Tianqiuping of Yongzheng mark and period painted with such delicate and superb flower designs are extremely rare with only four other known examples apparently attested: one, formerly in the stock of C. T. Loo, illustrated in Cécile and Michel Beurdeley, La Céramique Chinoise, Fribourg, 1974, col. pls 91 and 92 (Fig. 2); the second from the collection of R. H. R. Palmer in Soame Jenyns, Later Chinese Porcelain, London, 1951, pl. XC:2 (Fig. 3); the third included in Ching Wan Society Thirtieth Anniversary Catalogue. Works of Art, Taipei, 2025, cat. no. 65; and the fourth sold in our London rooms, 16th June 1999, lot 807, again in our Hong Kong rooms, 10th April 2006, lot 1724, and again at Christie’s Hong Kong, 28th May 2014, lot 2914 9 (Fig. 4).

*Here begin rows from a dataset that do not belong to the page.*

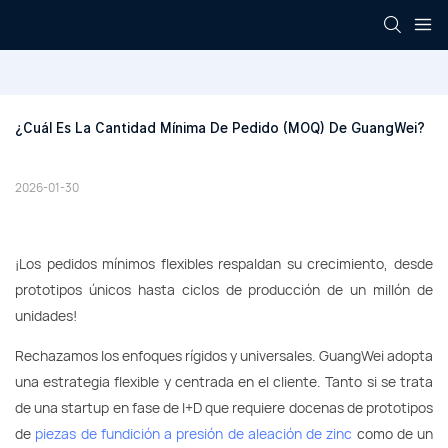
¿Cuál Es La Cantidad Mínima De Pedido (MOQ) De GuangWei?
2026-01-30
¡Los pedidos mínimos flexibles respaldan su crecimiento, desde
prototipos únicos hasta ciclos de producción de un millón de
unidades!
Rechazamos los enfoques rígidos y universales. GuangWei adopta
una estrategia flexible y centrada en el cliente. Tanto si se trata
de una startup en fase de I+D que requiere docenas de prototipos
de
piezas de fundición a presión de aleación de zinc
como de un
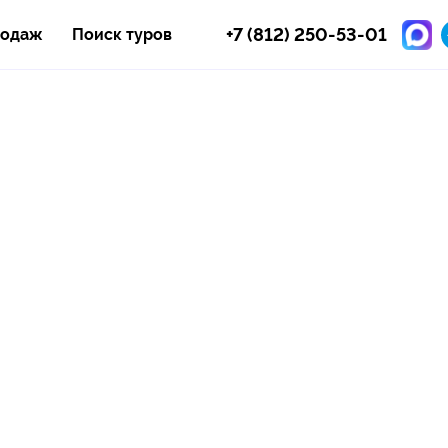
+7 (812) 250-53-01
родаж
Поиск туров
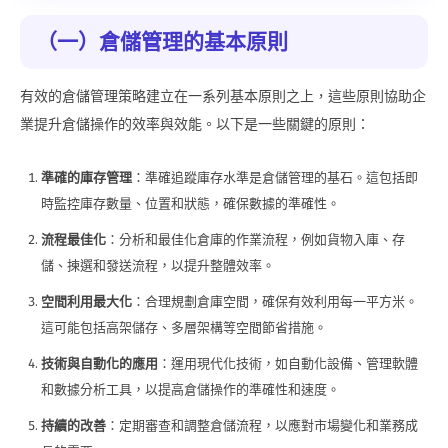
（一）倉儲管理的基本原則
有效的倉儲管理策略建立在一系列基本原則之上，這些原則協助企
業提升倉儲操作的效率與效能。以下是一些關鍵的原則：
準確的庫存管理
：準確追蹤庫存水準是倉儲管理的基石。這包括即
時監控庫存數量、位置和狀態，確保數據的準確性。
流程最佳化
：分析和最佳化倉庫的作業流程，例如貨物入庫、存
儲、揀選和發送流程，以提升整體效率。
空間利用最大化
：合理規劃倉庫空間，確保有效利用每一平方米。
這可能包括高架儲存、多層架構等空間節省措施。
技術與自動化的應用
：運用現代化技術，如自動化設備、管理軟體
和數據分析工具，以提高倉儲操作的準確性和速度。
持續的改善
：定期審查和調整倉儲流程，以應對市場變化和業務成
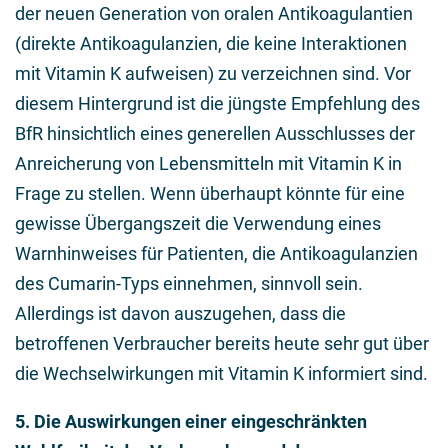
der neuen Generation von oralen Antikoagulantien
(direkte Antikoagulanzien, die keine Interaktionen
mit Vitamin K aufweisen) zu verzeichnen sind. Vor
diesem Hintergrund ist die jüngste Empfehlung des
BfR hinsichtlich eines generellen Ausschlusses der
Anreicherung von Lebensmitteln mit Vitamin K in
Frage zu stellen. Wenn überhaupt könnte für eine
gewisse Übergangszeit die Verwendung eines
Warnhinweises für Patienten, die Antikoagulanzien
des Cumarin-Typs einnehmen, sinnvoll sein.
Allerdings ist davon auszugehen, dass die
betroffenen Verbraucher bereits heute sehr gut über
die Wechselwirkungen mit Vitamin K informiert sind.
5. Die Auswirkungen einer eingeschränkten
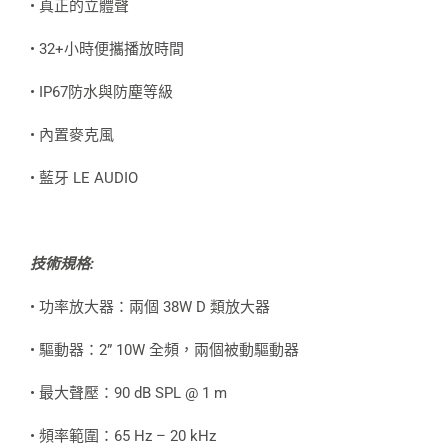
• 真正的立體聲
• 32+小時便攜播放時間
• IP67防水與防塵等級
• 內置麥克風
• 藍牙 LE AUDIO
技術規格:
• 功率放大器：兩個 38W D 類放大器
• 驅動器：2” 10W 全頻，兩個被動驅動器
• 最大聲壓：90 dB SPL @ 1 m
• 頻率範圍：65 Hz – 20 kHz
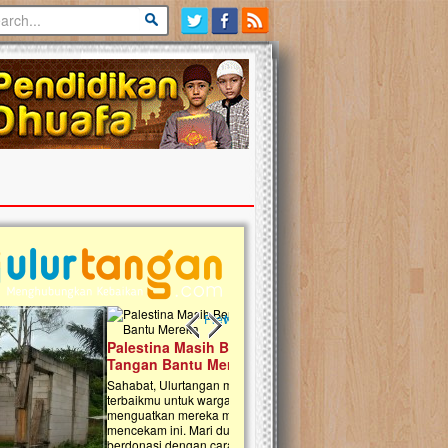
Previous slide
Next slide
tina Masih Berduka, Ayo Ulurkan
Open Donasi Wakaf Pembangu
n Bantu Mereka
Rumah Qur'an & TK Islam Terp
t, Ulurtangan mari kirimkan dukungan
Najjah di Jonggol
mu untuk warga Palestina di Gaza demi
tkan mereka menghadapi situasi
Saat ini, Ulurtangan bersama Yayasan 
am ini. Mari dukung mereka dengan
Najjahtul Islam Jonggol sedang merintis
si dengan cara:...
pembangunan Rumah Qur’an dan Tama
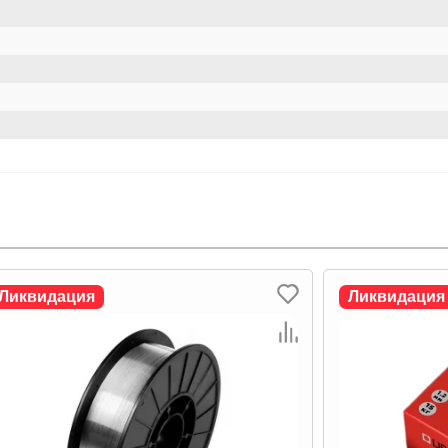
Ликвидация
Ликвидация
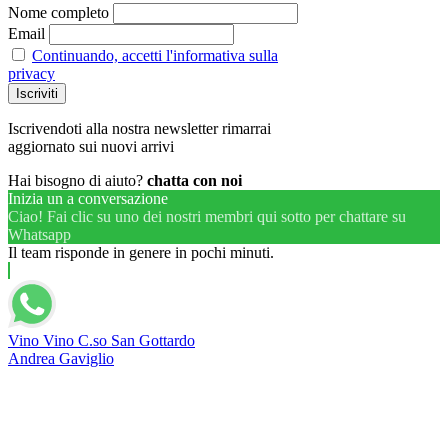
Nome completo
Email
Continuando, accetti l'informativa sulla
privacy
Iscrivendoti alla nostra newsletter rimarrai
aggiornato sui nuovi arrivi
Hai bisogno di aiuto?
chatta con noi
Inizia un a conversazione
Ciao! Fai clic su uno dei nostri membri qui sotto per chattare su
Whatsapp
Il team risponde in genere in pochi minuti.
Vino Vino C.so San Gottardo
Andrea Gaviglio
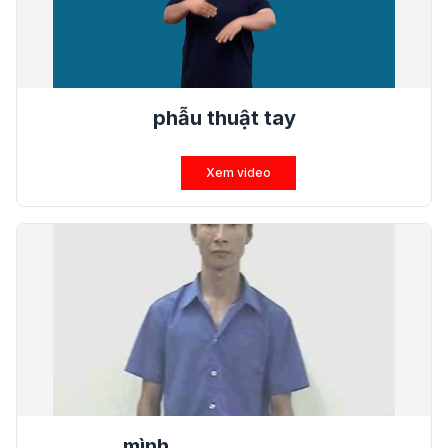
phẫu thuật tay
Xem video
mình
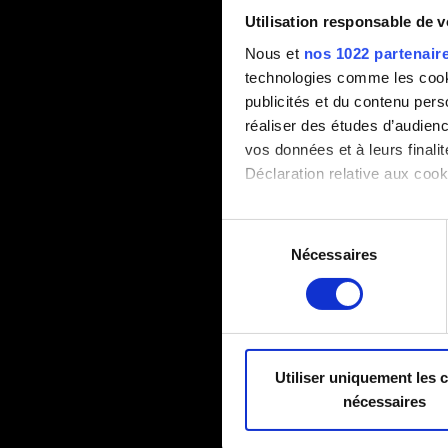
Utilisation responsable de 
Nous et
nos 1022 partenair
technologies comme les cooki
publicités et du contenu per
réaliser des études d’audienc
vos données et à leurs final
Déclaration relative aux cooki
Si vous le permettez, nous a
Sélection
Collecter des informa
Nécessaires
du
Identifier votre appar
consentement
digitales).
Pour en savoir plus sur le tr
Détails »
. Vous pouvez modifi
Utiliser uniquement les 
Certains sont indispensables 
nécessaires
techniques et des retours sur
nous aider à vous contacter 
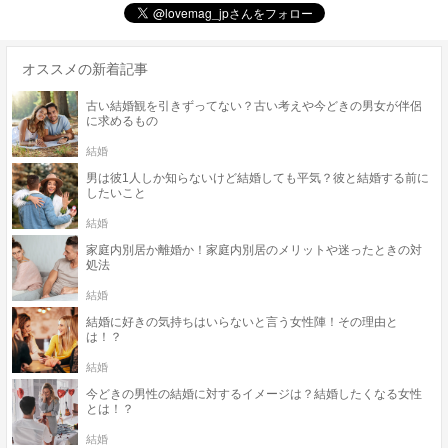
オススメの新着記事
古い結婚観を引きずってない？古い考えや今どきの男女が伴侶
に求めるもの
結婚
男は彼1人しか知らないけど結婚しても平気？彼と結婚する前に
したいこと
結婚
家庭内別居か離婚か！家庭内別居のメリットや迷ったときの対
処法
結婚
結婚に好きの気持ちはいらないと言う女性陣！その理由と
は！？
結婚
今どきの男性の結婚に対するイメージは？結婚したくなる女性
とは！？
結婚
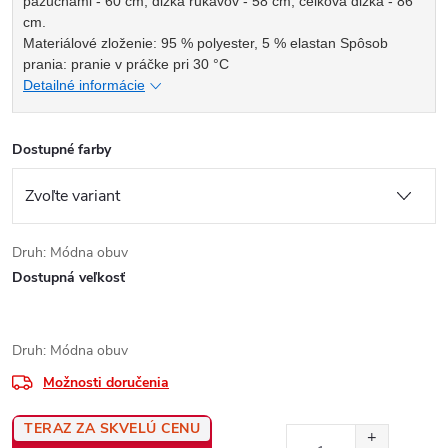
pazuchami - 60 cm, dĺžka rukávov - 58 cm, celková dĺžka - 86
cm.
Materiálové zloženie: 95 % polyester, 5 % elastan Spôsob
prania: pranie v práčke pri 30 °C
Detailné informácie
Dostupné farby
Druh: Módna obuv
Dostupná veľkosť
Druh: Módna obuv
Možnosti doručenia
TERAZ ZA SKVELÚ CENU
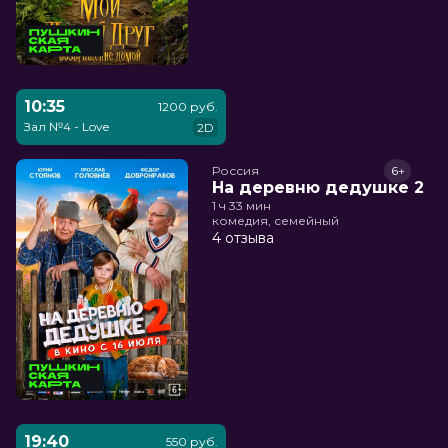
10:35
1200 руб.
Зал №4 - Love
2D
Россия
6+
На деревню дедушке 2
1 ч 33 мин
комедия, семейный
4 отзыва
19:40
550 руб.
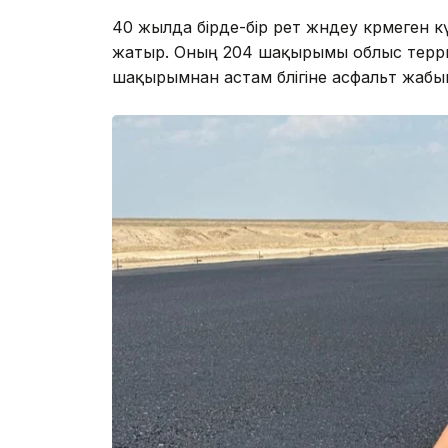
40 жылда бірде-бір рет жөндеу көрмеген
жатыр. Оның 204 шақырымы облыс террит
шақырымнан астам бөлігіне асфальт жаб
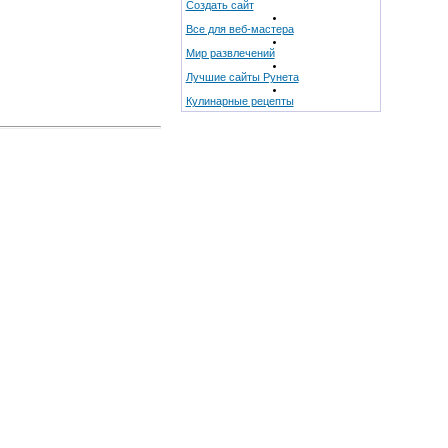
Создать сайт
Все для веб-мастера
Мир развлечений
Лучшие сайты Рунета
Кулинарные рецепты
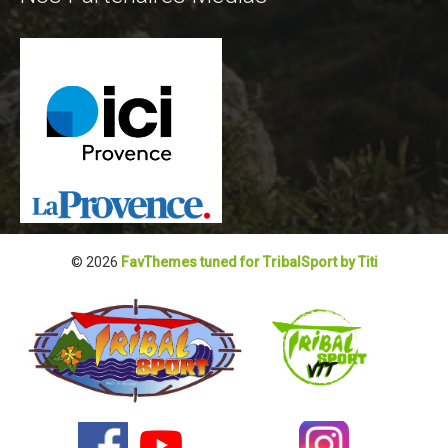
Blog 2022
Règlement 2022
Dossier de presse 2022
Affiche 2022
Partenaires 2022
Plans des spéciales 2022
Résultats 2022
© 2026
FavThemes tuned for TribalSport by Titi
Photos 2022
Edition 2020
Blog 2020
Dossier de Presse 2020
Edition 2019
Blog 2019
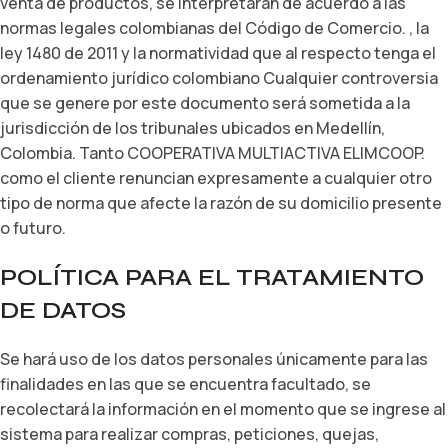
venta de productos, se interpretarán de acuerdo a las
normas legales colombianas del Código de Comercio. , la
ley 1480 de 2011 y la normatividad que al respecto tenga el
ordenamiento jurídico colombiano Cualquier controversia
que se genere por este documento será sometida a la
jurisdicción de los tribunales ubicados en Medellín,
Colombia. Tanto COOPERATIVA MULTIACTIVA ELIMCOOP.
como el cliente renuncian expresamente a cualquier otro
tipo de norma que afecte la razón de su domicilio presente
o futuro.
POLÍTICA PARA EL TRATAMIENTO
DE DATOS
Se hará uso de los datos personales únicamente para las
finalidades en las que se encuentra facultado, se
recolectará la información en el momento que se ingrese al
sistema para realizar compras, peticiones, quejas,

Compare also a related vase with a Yongzheng seal mark, from the collection of Dr. Tamisuke Yokogawa, now in Tokyo National Museum, illustrated in The World's Great Collections. Oriental Ceramics, vol. 1, Tokyo, 1982, col. pl. 80, painted with similar peonies on the body, but with an additional peony branch on the neck in place of the present magnolia; and a smaller (34.3 cm) pair of Yongzheng tianqiuping painted with chrysanthemum branches in a similar style, from the collection of J. Pierpont Morgan illustrated in Stephen W. Bushell and William M. Laffan, Catalogue of The Morgan Collection of Chinese Porcelain, New York, 1907, pl. LV, case F, nos 27 and 28, one of which was later sold in these rooms from the collection of Frederick J. and Antoinette H. Van Slyke, 31st May 1989, lot 221.